-- Provided records follows --

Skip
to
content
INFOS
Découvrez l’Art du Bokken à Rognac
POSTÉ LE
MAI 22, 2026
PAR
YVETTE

-- Provided records concluded --
-- Provided records follows --

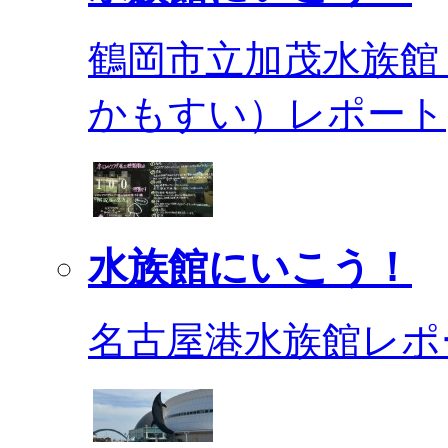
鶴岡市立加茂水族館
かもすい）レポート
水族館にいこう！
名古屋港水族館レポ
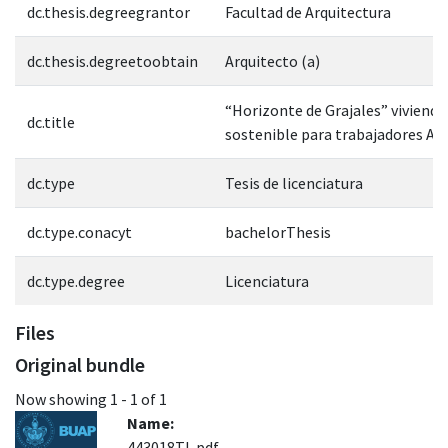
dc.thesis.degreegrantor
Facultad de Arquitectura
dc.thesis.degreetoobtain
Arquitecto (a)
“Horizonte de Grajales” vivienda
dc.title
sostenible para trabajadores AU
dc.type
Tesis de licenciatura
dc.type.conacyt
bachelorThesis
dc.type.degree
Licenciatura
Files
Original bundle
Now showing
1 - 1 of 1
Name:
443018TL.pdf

-- Provided records concluded --

Give an exact copy of the lines above from the line with "bachelorThesis" up to and including the line with "443018TL.pdf", and leave everything else out.

• [Result of this exercise]:
bachelorThesis
dc.type.degree
Licenciatura
Files
Original bundle
Now showing
1 - 1 of 1
Name:
443018TL.pdf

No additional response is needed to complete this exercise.